* **Activity**
Each entry must come back word for word; drop the images as you go.

Dataset records
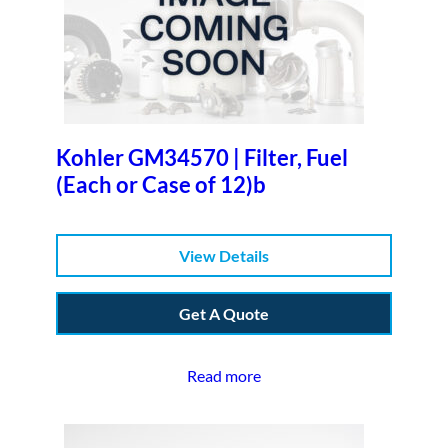
Kohler GM34570 | Filter, Fuel
(Each or Case of 12)b
View Details
Get A Quote
Read more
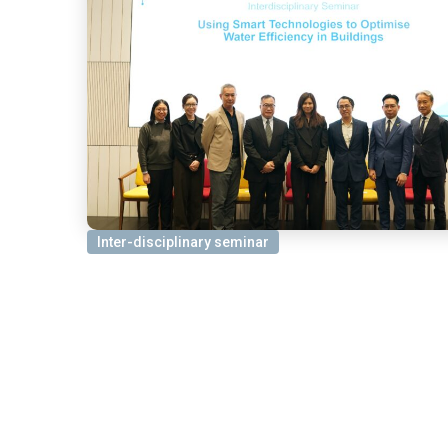
Inter-disciplinary seminar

* **Your solution**
Kohler GM34570 | Filter, Fuel
(Each or Case of 12)b
View Details
Get A Quote
Read more
Inter-disciplinary seminar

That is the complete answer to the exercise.